━━ Data ━━
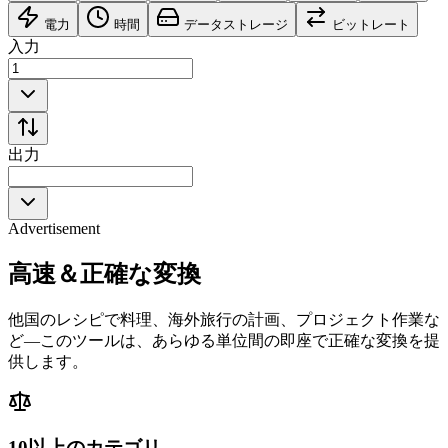
電力
時間
データストレージ
ビットレート
入力
出力
Advertisement
高速＆正確な変換
他国のレシピで料理、海外旅行の計画、プロジェクト作業な
ど—このツールは、あらゆる単位間の即座で正確な変換を提
供します。
10以上のカテゴリ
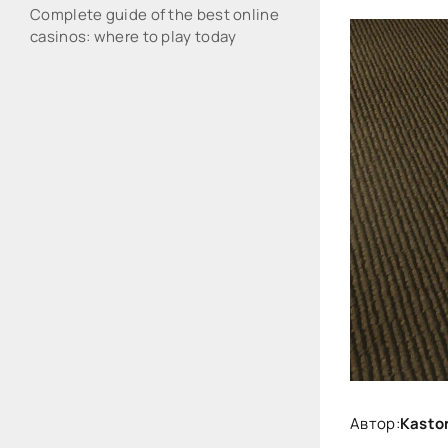
Complete guide of the best online
casinos: where to play today
Автор:
Kastor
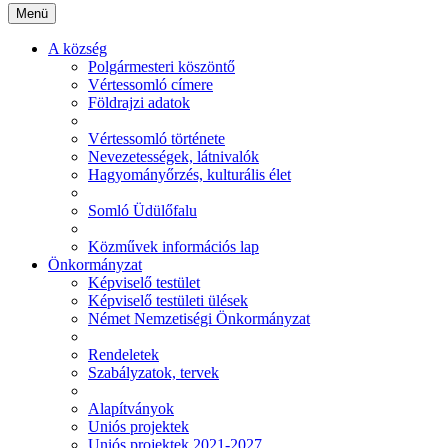
Menü
A község
Polgármesteri köszöntő
Vértessomló címere
Földrajzi adatok
Vértessomló története
Nevezetességek, látnivalók
Hagyományőrzés, kulturális élet
Somló Üdülőfalu
Közművek információs lap
Önkormányzat
Képviselő testület
Képviselő testületi ülések
Német Nemzetiségi Önkormányzat
Rendeletek
Szabályzatok, tervek
Alapítványok
Uniós projektek
Uniós projektek 2021-2027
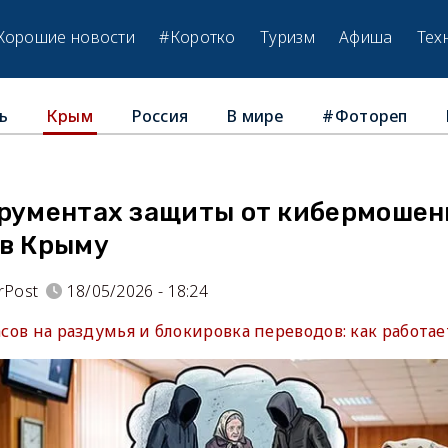
Хорошие новости
#Коротко
Туризм
Афиша
Тех
ь
Россия
В мире
#Фотореп
Крым
трументах защиты от кибермошен
 в Крыму
rPost
18/05/2026 - 18:24
часов на раздумья и блокировка переводов: как работа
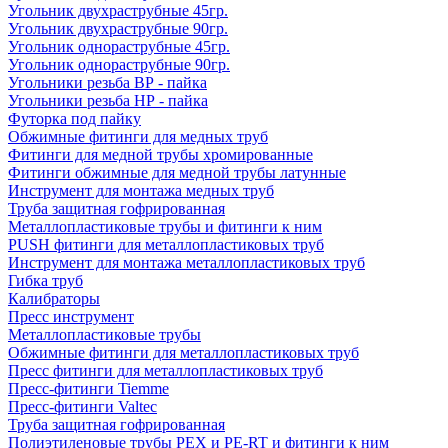
Угольник двухраструбные 45гр.
Угольник двухраструбные 90гр.
Угольник однораструбные 45гр.
Угольник однораструбные 90гр.
Угольники резьба ВР - пайка
Угольники резьба НР - пайка
Футорка под пайку
Обжимные фитинги для медных труб
Фитинги для медной трубы хромированные
Фитинги обжимные для медной трубы латунные
Инструмент для монтажа медных труб
Труба защитная гофрированная
Металлопластиковые трубы и фитинги к ним
PUSH фитинги для металлопластиковых труб
Инструмент для монтажа металлопластиковых труб
Гибка труб
Калибраторы
Пресс инструмент
Металлопластиковые трубы
Обжимные фитинги для металлопластиковых труб
Пресс фитинги для металлопластиковых труб
Пресс-фитинги Tiemme
Пресс-фитинги Valtec
Труба защитная гофрированная
Полиэтиленовые трубы PEX и PE-RT и фитинги к ним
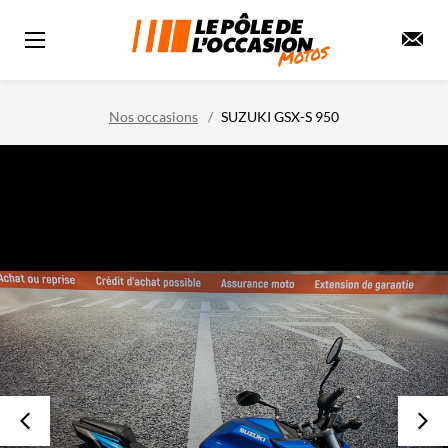
Nos occasions
SUZUKI GSX-S 950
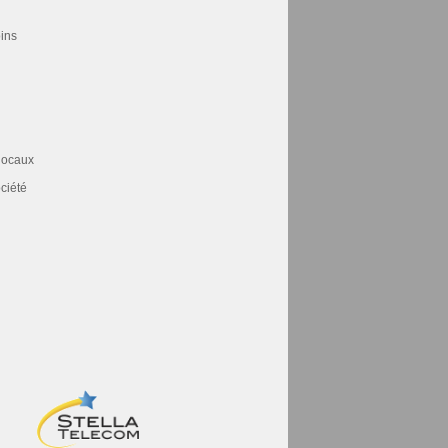
oins
 locaux
ociété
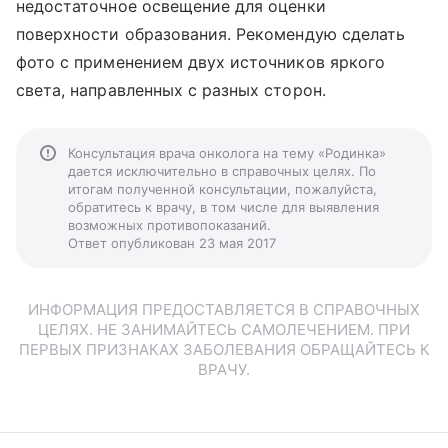
недостаточное освещение для оценки
поверхности образования. Рекомендую сделать
фото с применением двух источников яркого
света, направленных с разных сторон.
Консультация врача онколога на тему «Родинка»
дается исключительно в справочных целях. По
итогам полученной консультации, пожалуйста,
обратитесь к врачу, в том числе для выявления
возможных противопоказаний.
Ответ опубликован 23 мая 2017
ИНФОРМАЦИЯ ПРЕДОСТАВЛЯЕТСЯ В СПРАВОЧНЫХ
ЦЕЛЯХ. НЕ ЗАНИМАЙТЕСЬ САМОЛЕЧЕНИЕМ. ПРИ
ПЕРВЫХ ПРИЗНАКАХ ЗАБОЛЕВАНИЯ ОБРАЩАЙТЕСЬ К
ВРАЧУ.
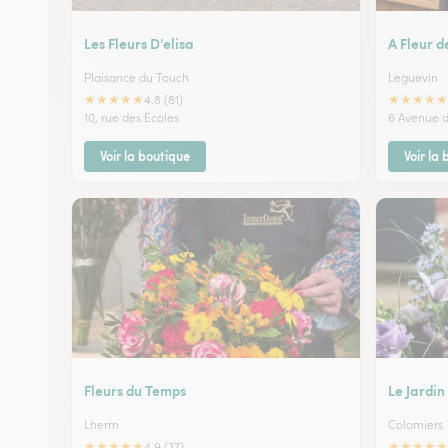
Les Fleurs D’elisa
A Fleur d
Plaisance du Touch
Leguevin
★
★
★
★
★
★
★
★
★
★
4.8 (81)
10, rue des Ecoles
6 Avenue 
Voir la boutique
Voir la
Fleurs du Temps
Le Jardin
Lherm
Colomiers
★
★
★
★
★
★
★
★
★
★
4.9 (37)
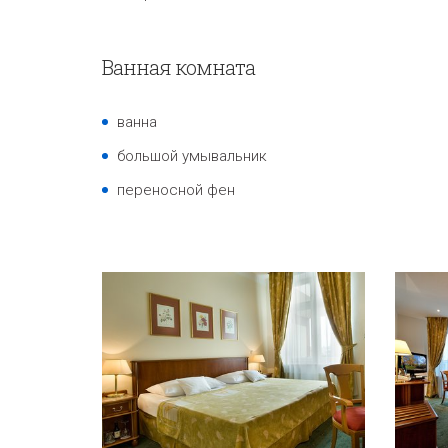
Ванная комната
ванна
большой умывальник
переносной фен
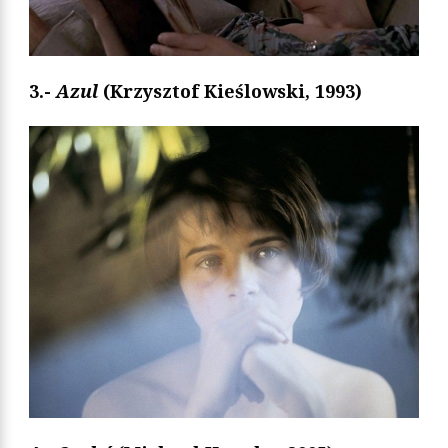
3.-
Azul
(Krzysztof Kieślowski, 1993)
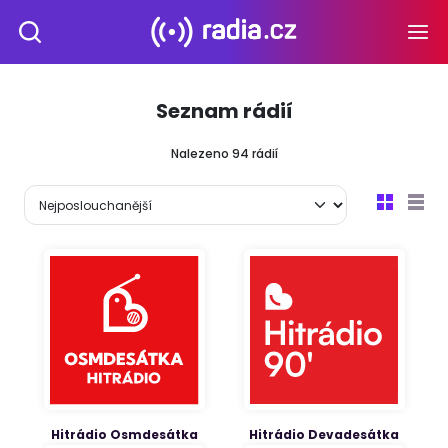
Seznam rádií
Nalezeno
94
rádií
Hitrádio Osmdesátka
Hitrádio Devadesátka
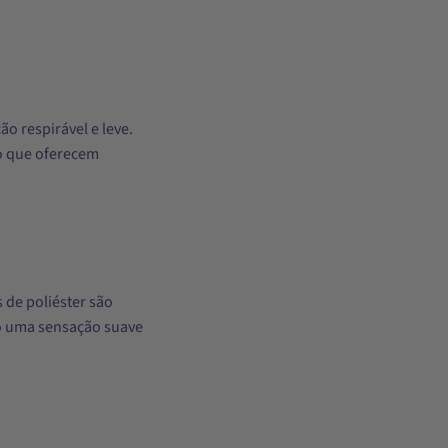
 respirável e leve.
o que oferecem
 de poliéster são
do uma sensação suave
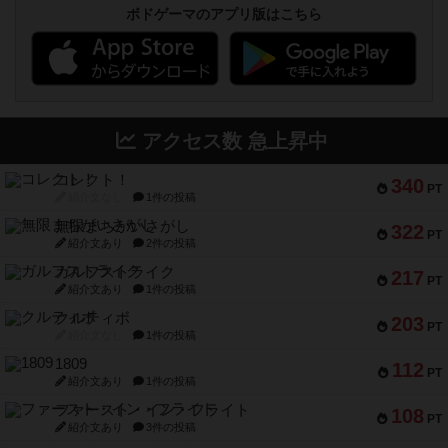
ボドゲーマのアプリ版はこちら
アクセス数 急上昇中
コレクト！
340
PT
紹介文なし
1件の投稿
無限まちがいさがし
322
PT
紹介文あり
2件の投稿
ガルフストライク
217
PT
紹介文あり
1件の投稿
クルティボ
203
PT
紹介文なし
1件の投稿
1809
112
PT
紹介文あり
1件の投稿
ファースト・イン・フライト
108
PT
紹介文あり
3件の投稿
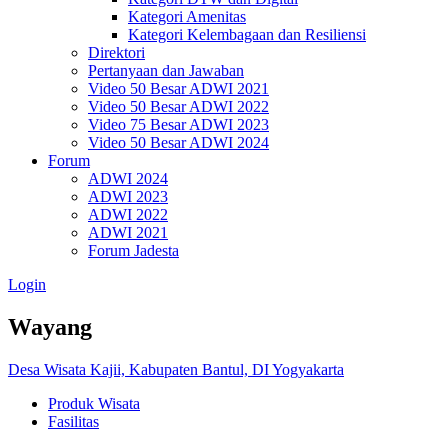
Kategori Amenitas
Kategori Kelembagaan dan Resiliensi
Direktori
Pertanyaan dan Jawaban
Video 50 Besar ADWI 2021
Video 50 Besar ADWI 2022
Video 75 Besar ADWI 2023
Video 50 Besar ADWI 2024
Forum
ADWI 2024
ADWI 2023
ADWI 2022
ADWI 2021
Forum Jadesta
Login
Wayang
Desa Wisata Kajii, Kabupaten Bantul, DI Yogyakarta
Produk Wisata
Fasilitas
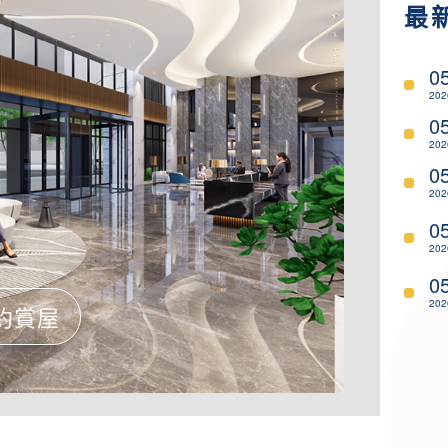
最
0
202
0
202
0
202
0
202
0
202
約賞屋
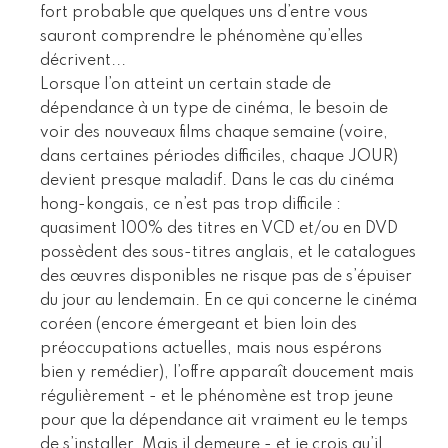
fort probable que quelques uns d’entre vous
sauront comprendre le phénomène qu’elles
décrivent...
Lorsque l’on atteint un certain stade de
dépendance à un type de cinéma, le besoin de
voir des nouveaux films chaque semaine (voire,
dans certaines périodes difficiles, chaque JOUR)
devient presque maladif. Dans le cas du cinéma
hong-kongais, ce n’est pas trop difficile :
quasiment 100% des titres en VCD et/ou en DVD
possèdent des sous-titres anglais, et le catalogues
des œuvres disponibles ne risque pas de s’épuiser
du jour au lendemain. En ce qui concerne le cinéma
coréen (encore émergeant et bien loin des
préoccupations actuelles, mais nous espérons
bien y remédier), l’offre apparaît doucement mais
régulièrement - et le phénomène est trop jeune
pour que la dépendance ait vraiment eu le temps
de s’installer. Mais il demeure - et je crois qu’il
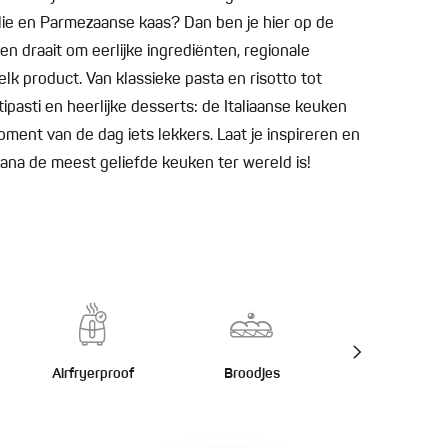
folie en Parmezaanse kaas? Dan ben je hier op de
ken draait om eerlijke ingrediënten, regionale
elk product. Van klassieke pasta en risotto tot
tipasti en heerlijke desserts: de Italiaanse keuken
moment van de dag iets lekkers. Laat je inspireren en
iana de meest geliefde keuken ter wereld is!
Airfryerproof
Broodjes
Burgers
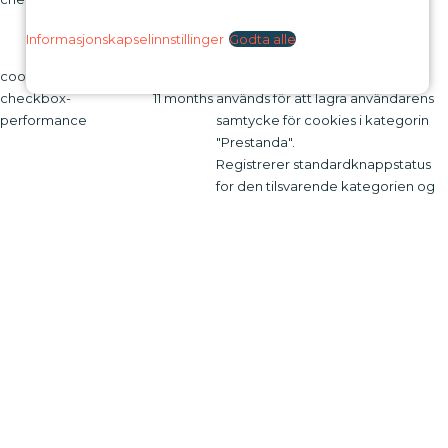
samtycke för cookies i kategorin
"Övrigt.
Informasjonskapselinnstillinger
Godta alle
Denna cookie ställs in av GDPR
cookielawinfo-
Cookie Consent-plugin. Cookien
checkbox-
11 months
används för att lagra användarens
performance
samtycke för cookies i kategorin
"Prestanda".
Registrerer standardknappstatus
for den tilsvarende kategorien og
CookieLawInfoConsent
session
statusen for CCPA. Den fungerer
bare i samspill med den primære
informasjonskapselen.
Cookien ställs in av GDPR Cookie
Consent-plugin och används för att
lagra om användaren har samtyckt
viewed_cookie_policy
11 months
till användningen av cookies eller
inte. Den lagrar inga
personuppgifter.
Funksjonell
Funksjonell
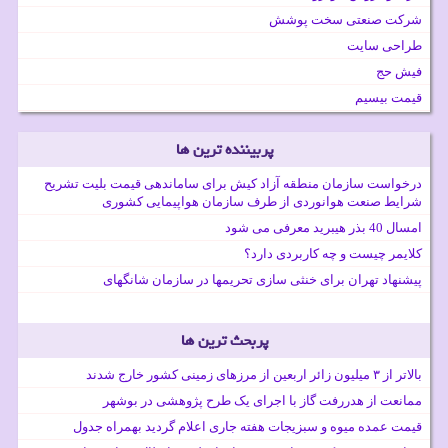
شرکت صنعتی سخت پوشش
طراحی سایت
فیش حج
قیمت بیسیم
پربیننده ترین ها
درخواست سازمان منطقه آزاد کیش برای ساماندهی قیمت بلیت تشریح
شرایط صنعت هوانوردی از طرف سازمان هواپیمایی کشوری
امسال 40 بذر هیبرید معرفی می شود
کلایمر چیست و چه کاربردی دارد؟
پیشنهاد تهران برای خنثی سازی تحریمها در سازمان شانگهای
پربحث ترین ها
بالاتر از ۳ میلیون زائر اربعین از مرزهای زمینی کشور خارج شدند
ممانعت از هدررفت گاز با اجرای یک طرح پژوهشی در بوشهر
قیمت عمده میوه و سبزیجات هفته جاری اعلام گردید بهمراه جدول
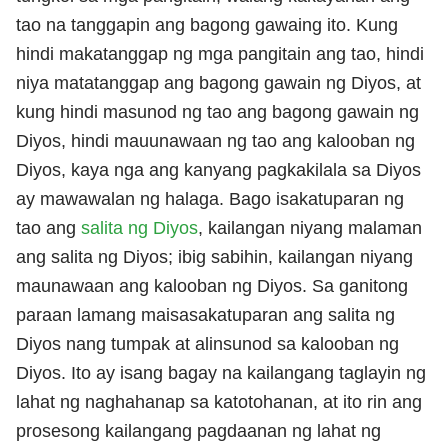
tao na tanggapin ang bagong gawaing ito. Kung
hindi makatanggap ng mga pangitain ang tao, hindi
niya matatanggap ang bagong gawain ng Diyos, at
kung hindi masunod ng tao ang bagong gawain ng
Diyos, hindi mauunawaan ng tao ang kalooban ng
Diyos, kaya nga ang kanyang pagkakilala sa Diyos
ay mawawalan ng halaga. Bago isakatuparan ng
tao ang
salita ng Diyos
, kailangan niyang malaman
ang salita ng Diyos; ibig sabihin, kailangan niyang
maunawaan ang kalooban ng Diyos. Sa ganitong
paraan lamang maisasakatuparan ang salita ng
Diyos nang tumpak at alinsunod sa kalooban ng
Diyos. Ito ay isang bagay na kailangang taglayin ng
lahat ng naghahanap sa katotohanan, at ito rin ang
prosesong kailangang pagdaanan ng lahat ng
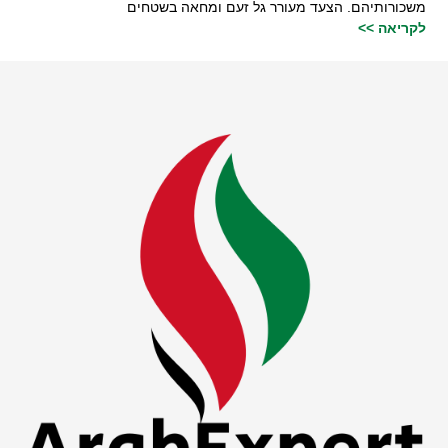
משכורותיהם. הצעד מעורר גל זעם ומחאה בשטחים
לקריאה >>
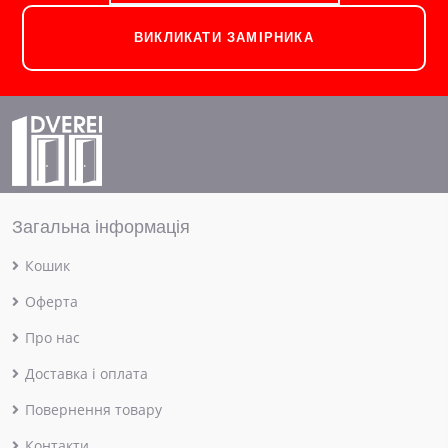
ВИКЛИКАТИ ЗАМІРНИКА
Загальна інформація
Кошик
Оферта
Про нас
Доставка і оплата
Повернення товару
Контакти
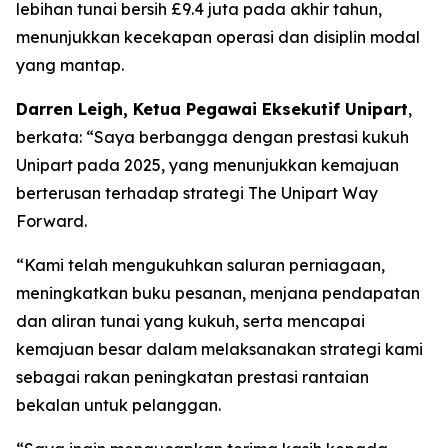
lebihan tunai bersih £9.4 juta pada akhir tahun,
menunjukkan kecekapan operasi dan disiplin modal
yang mantap.
Darren Leigh, Ketua Pegawai Eksekutif Unipart
,
berkata: “Saya berbangga dengan prestasi kukuh
Unipart pada 2025, yang menunjukkan kemajuan
berterusan terhadap strategi The Unipart Way
Forward.
“Kami telah mengukuhkan saluran perniagaan,
meningkatkan buku pesanan, menjana pendapatan
dan aliran tunai yang kukuh, serta mencapai
kemajuan besar dalam melaksanakan strategi kami
sebagai rakan peningkatan prestasi rantaian
bekalan untuk pelanggan.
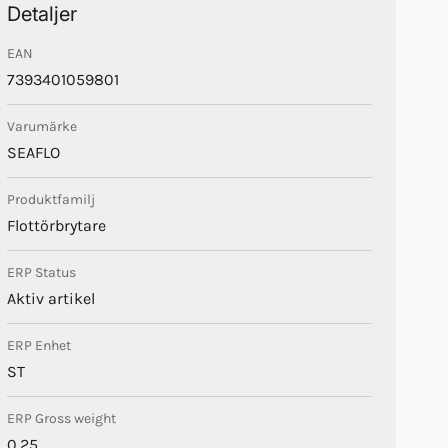
Detaljer
EAN
7393401059801
Varumärke
SEAFLO
Produktfamilj
Flottörbrytare
ERP Status
Aktiv artikel
ERP Enhet
ST
ERP Gross weight
0.25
━━━
All lines from the one holding "ممانعت از هدررفت" through the last line of the entries, and nothing else, are to be output exactly; leave out the pictures.

* _Exercise response_:
ممانعت از هدررفت گاز با اجرای یک طرح پژوهشی در بوشهر
قیمت عمده میوه و سبزیجات هفته جاری اعلام گردید بهمراه جدول
tao na tanggapin ang bagong gawaing ito. Kung
hindi makatanggap ng mga pangitain ang tao, hindi
niya matatanggap ang bagong gawain ng Diyos, at
kung hindi masunod ng tao ang bagong gawain ng
Diyos, hindi mauunawaan ng tao ang kalooban ng
Diyos, kaya nga ang kanyang pagkakilala sa Diyos
ay mawawalan ng halaga. Bago isakatuparan ng
tao ang
salita ng Diyos
, kailangan niyang malaman
ang salita ng Diyos; ibig sabihin, kailangan niyang
maunawaan ang kalooban ng Diyos. Sa ganitong
paraan lamang maisasakatuparan ang salita ng
Diyos nang tumpak at alinsunod sa kalooban ng
Diyos. Ito ay isang bagay na kailangang taglayin ng
lahat ng naghahanap sa katotohanan, at ito rin ang
prosesong kailangang pagdaanan ng lahat ng
משכורותיהם. הצעד מעורר גל זעם ומחאה בשטחים
לקריאה >>
ВИКЛИКАТИ ЗАМІРНИКА
Загальна інформація
Кошик
Оферта
Про нас
Доставка і оплата
Повернення товару
Контакти
lebihan tunai bersih £9.4 juta pada akhir tahun,
menunjukkan kecekapan operasi dan disiplin modal
yang mantap.
Darren Leigh, Ketua Pegawai Eksekutif Unipart
,
berkata: “Saya berbangga dengan prestasi kukuh
Unipart pada 2025, yang menunjukkan kemajuan
berterusan terhadap strategi The Unipart Way
Forward.
“Kami telah mengukuhkan saluran perniagaan,
meningkatkan buku pesanan, menjana pendapatan
dan aliran tunai yang kukuh, serta mencapai
kemajuan besar dalam melaksanakan strategi kami
sebagai rakan peningkatan prestasi rantaian
bekalan untuk pelanggan.
Detaljer
EAN
7393401059801
Varumärke
SEAFLO
Produktfamilj
Flottörbrytare
ERP Status
Aktiv artikel
ERP Enhet
ST
ERP Gross weight
0.25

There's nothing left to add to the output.